Problem requirements. Below are some records. Say in a single number how many of their lines include the word "einer".

================================

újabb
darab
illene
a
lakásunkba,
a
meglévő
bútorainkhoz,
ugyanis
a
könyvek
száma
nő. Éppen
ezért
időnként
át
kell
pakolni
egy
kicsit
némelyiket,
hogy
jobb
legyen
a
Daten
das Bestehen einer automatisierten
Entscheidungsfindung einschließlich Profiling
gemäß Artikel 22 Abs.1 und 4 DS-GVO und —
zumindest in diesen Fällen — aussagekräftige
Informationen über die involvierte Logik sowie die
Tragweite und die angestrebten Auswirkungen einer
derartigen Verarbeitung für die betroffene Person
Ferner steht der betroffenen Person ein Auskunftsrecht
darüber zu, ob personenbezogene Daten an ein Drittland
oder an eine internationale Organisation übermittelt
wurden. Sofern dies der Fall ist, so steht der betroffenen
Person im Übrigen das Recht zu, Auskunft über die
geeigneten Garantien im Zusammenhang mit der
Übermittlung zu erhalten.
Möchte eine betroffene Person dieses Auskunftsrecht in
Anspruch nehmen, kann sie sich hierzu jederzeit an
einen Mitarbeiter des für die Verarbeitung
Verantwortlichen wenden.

================================

Response to this task. 2